Dois curiosos conjuntos de dados vieram nos últimos tempos contradizer o senso comum sem que, todavia, este se altere. Isto é algo que não cessa de me espantar. Ambos dizem respeito, de forma indirecta, à "sexualidade" e à política sobre/em torno dela. Há talvez um mês atrás um órgão competente divulgava os números sobre os casos reportados de abuso sexual de menores. Qualquer coisa como 600 num ano. Desses, qualquer coisa como 400 e tal tinham ocorrido no meio familiar, sendo os abusadores homens e as abusadas raparigas. Os restantes diziam respeito a rapazes vítimas de abuso por homens. Ontem mesmo, uma outra instância competente revelava que o "grupo" onde surgem agora mais casos de infecção pelo HIV é o dos heterossexuais.

Apesar destas informações, o senso comum continua a confundir alegremente o caso específico da Casa Pia (internato, e sobretudo masculino) com o abuso sexual em geral. A confusão presta-se, obviamente, a gerar uma outra, entre homossexualidade e abuso.
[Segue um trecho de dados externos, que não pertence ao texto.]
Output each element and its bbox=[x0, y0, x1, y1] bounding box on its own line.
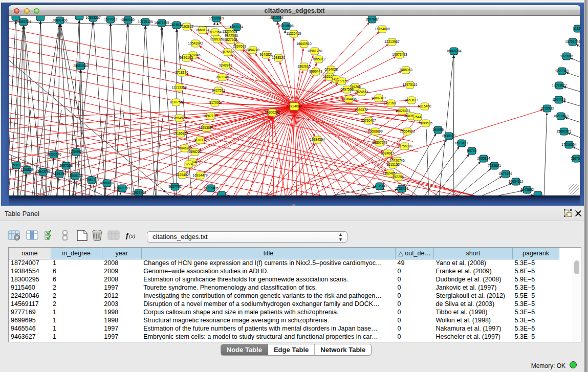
svg-text:14136141: 14136141 bbox=[372, 184, 387, 188]
svg-text:1588520: 1588520 bbox=[272, 56, 285, 59]
svg-text:25053346: 25053346 bbox=[73, 64, 89, 68]
svg-text:2087682: 2087682 bbox=[365, 17, 379, 21]
svg-text:116753: 116753 bbox=[571, 157, 580, 160]
svg-text:2718176: 2718176 bbox=[175, 71, 188, 74]
svg-text:10807487: 10807487 bbox=[371, 96, 386, 100]
svg-text:10719135: 10719135 bbox=[138, 20, 153, 24]
svg-text:9245652: 9245652 bbox=[520, 188, 534, 191]
svg-text:8938923: 8938923 bbox=[442, 134, 455, 138]
svg-text:3624554: 3624554 bbox=[355, 90, 368, 94]
svg-text:2803144: 2803144 bbox=[215, 75, 229, 79]
svg-text:25300293: 25300293 bbox=[265, 111, 280, 114]
svg-text:16640910: 16640910 bbox=[296, 42, 312, 46]
svg-text:10958107: 10958107 bbox=[99, 181, 115, 185]
svg-text:12923468: 12923468 bbox=[131, 191, 146, 194]
svg-text:1733426: 1733426 bbox=[395, 187, 408, 190]
svg-text:1362615: 1362615 bbox=[297, 64, 311, 68]
svg-text:12975115: 12975115 bbox=[403, 83, 418, 86]
svg-text:8660124: 8660124 bbox=[196, 28, 209, 32]
svg-text:9827508: 9827508 bbox=[224, 38, 237, 41]
svg-text:16033809: 16033809 bbox=[209, 16, 224, 20]
svg-text:16782759: 16782759 bbox=[115, 186, 130, 190]
svg-text:11353594: 11353594 bbox=[199, 126, 214, 129]
svg-text:164095: 164095 bbox=[432, 128, 444, 132]
svg-text:10046766: 10046766 bbox=[177, 146, 192, 150]
svg-text:5061: 5061 bbox=[13, 163, 20, 167]
svg-text:1145194: 1145194 bbox=[53, 172, 66, 176]
svg-text:8186328: 8186328 bbox=[210, 37, 224, 41]
svg-text:917006: 917006 bbox=[209, 101, 221, 104]
svg-text:16210643: 16210643 bbox=[553, 114, 569, 118]
svg-text:17359924: 17359924 bbox=[69, 150, 84, 154]
svg-text:17016504: 17016504 bbox=[561, 143, 577, 146]
svg-text:15751074: 15751074 bbox=[565, 40, 580, 43]
svg-text:7163822: 7163822 bbox=[180, 25, 193, 28]
svg-text:19218506: 19218506 bbox=[278, 24, 294, 28]
svg-text:8678332: 8678332 bbox=[193, 138, 207, 142]
svg-text:9463627: 9463627 bbox=[405, 98, 418, 102]
svg-text:1527602: 1527602 bbox=[104, 17, 117, 21]
svg-text:10688609: 10688609 bbox=[367, 129, 383, 133]
svg-text:10553267: 10553267 bbox=[85, 16, 101, 19]
svg-text:3267130: 3267130 bbox=[204, 114, 217, 118]
svg-text:7632621: 7632621 bbox=[488, 164, 501, 167]
svg-text:9115460: 9115460 bbox=[418, 104, 431, 108]
svg-text:1244419: 1244419 bbox=[552, 98, 565, 101]
svg-text:6497568: 6497568 bbox=[340, 87, 354, 91]
svg-text:20206576: 20206576 bbox=[46, 152, 61, 156]
svg-text:6579197: 6579197 bbox=[455, 141, 468, 145]
svg-text:16914479: 16914479 bbox=[192, 173, 208, 177]
svg-text:10543342: 10543342 bbox=[188, 41, 203, 45]
svg-text:12213369: 12213369 bbox=[171, 85, 187, 89]
svg-text:9657791: 9657791 bbox=[168, 185, 182, 188]
svg-text:11325419: 11325419 bbox=[287, 32, 301, 35]
svg-text:12942737: 12942737 bbox=[35, 170, 51, 173]
svg-text:16154808: 16154808 bbox=[375, 27, 390, 31]
svg-text:1010755: 1010755 bbox=[169, 100, 183, 104]
svg-text:2867608: 2867608 bbox=[233, 45, 246, 48]
svg-text:7544: 7544 bbox=[414, 115, 422, 119]
svg-text:7625402: 7625402 bbox=[176, 173, 189, 177]
svg-text:15692971: 15692971 bbox=[556, 129, 572, 133]
svg-text:18807249: 18807249 bbox=[372, 141, 387, 144]
svg-text:1274: 1274 bbox=[185, 162, 193, 166]
svg-text:8813054: 8813054 bbox=[270, 16, 284, 19]
svg-text:19166827: 19166827 bbox=[173, 132, 188, 135]
svg-text:9227349: 9227349 bbox=[555, 69, 569, 73]
svg-text:12213967: 12213967 bbox=[384, 40, 400, 43]
svg-text:9146821: 9146821 bbox=[259, 53, 273, 56]
svg-text:8990443: 8990443 bbox=[309, 70, 322, 73]
svg-text:12093822: 12093822 bbox=[552, 83, 567, 87]
svg-text:17957223: 17957223 bbox=[84, 178, 99, 182]
svg-text:19384554: 19384554 bbox=[310, 138, 325, 141]
svg-text:14055724: 14055724 bbox=[16, 20, 31, 24]
svg-text:7955812: 7955812 bbox=[312, 57, 325, 61]
svg-text:21364436: 21364436 bbox=[341, 97, 357, 101]
svg-text:16671355: 16671355 bbox=[154, 21, 169, 25]
svg-text:9896103: 9896103 bbox=[180, 56, 193, 59]
svg-text:19654923: 19654923 bbox=[171, 116, 187, 120]
svg-text:15716485: 15716485 bbox=[203, 186, 219, 190]
svg-text:10654112: 10654112 bbox=[509, 180, 524, 183]
svg-text:94744: 94744 bbox=[467, 149, 477, 152]
svg-text:15720407: 15720407 bbox=[361, 119, 376, 122]
svg-text:8471676: 8471676 bbox=[499, 172, 512, 176]
svg-text:9777169: 9777169 bbox=[335, 79, 349, 83]
svg-text:19654923: 19654923 bbox=[400, 129, 415, 133]
svg-text:8454749: 8454749 bbox=[246, 48, 259, 52]
svg-text:10756928: 10756928 bbox=[397, 144, 412, 148]
svg-text:8912954: 8912954 bbox=[208, 30, 222, 34]
svg-text:9329966: 9329966 bbox=[560, 54, 573, 58]
svg-text:252254: 252254 bbox=[393, 175, 404, 179]
svg-text:18724007: 18724007 bbox=[287, 104, 302, 108]
svg-text:20691406: 20691406 bbox=[52, 18, 68, 22]
svg-text:2935114: 2935114 bbox=[477, 157, 490, 160]
svg-text:5498222: 5498222 bbox=[188, 150, 202, 154]
svg-text:9699695: 9699695 bbox=[419, 121, 432, 125]
svg-text:3875685: 3875685 bbox=[221, 50, 234, 54]
svg-text:6466160: 6466160 bbox=[121, 18, 135, 21]
svg-text:7485063: 7485063 bbox=[399, 68, 412, 72]
svg-text:3215933: 3215933 bbox=[540, 106, 554, 110]
svg-text:9997568: 9997568 bbox=[59, 164, 73, 167]
svg-text:62160: 62160 bbox=[386, 101, 396, 105]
Assim como continua, de forma difusa, a confundir sida e homossexualidade.

Uma visão mais inteligente destas coisas é precisa. No caso do abuso, há que dizer que este é intolerável, assim como é intolerável a confusão entre ele e homossexualidade. No caso do HIV/sida, há que dizer que é errado falar de grupos de risco, em vez de comportamentos de risco, sejam esses grupos os homossexuais ou os heterossexuais.

O problema é que parte da pedagogia democrática deve consistir em desligar o que não deve estar ligado. Assim, tacticamente, continua a ser importante dizer que a maior parte dos casos de abuso são sobre raparigas (quando, em rigor, deveria ser indiferente o sexo das vítimas. Mas não é, porque existe uma acrescida perseguição da homossexualidade, bem como desprezo pelo abuso de raparigas ou mulheres). Assim como continua a ser tacticamente importante referir que se inverteu a incidência de HIV/Sida entre homo e heterossexuais (quando, em rigor, deveria ser indiferente a orientação sexual. Mas não é, porque existe uma acrescida perseguição da homossexualidade).

(Já agora, um último ponto: num caso como noutro, ninguém parece preocupar-se muito com o óbvio, a saber, que os abusadores são na sua esmagadora maioria homens e que os comportamentos de risco são esmagadoramente masculinos. Ou seja: algo de errado acontece no universo de poder e irresponsabilidade da masculinidade. Não era já tempo de uma educação sexual que tivesse como um dos seus pilares começar a acabar com esta cretinice do género ou, pelo menos, a mudar a forma como os nossos rapazes são educados para a estupidez só porque têm um clítoris maior e mais visível que o das raparigas?)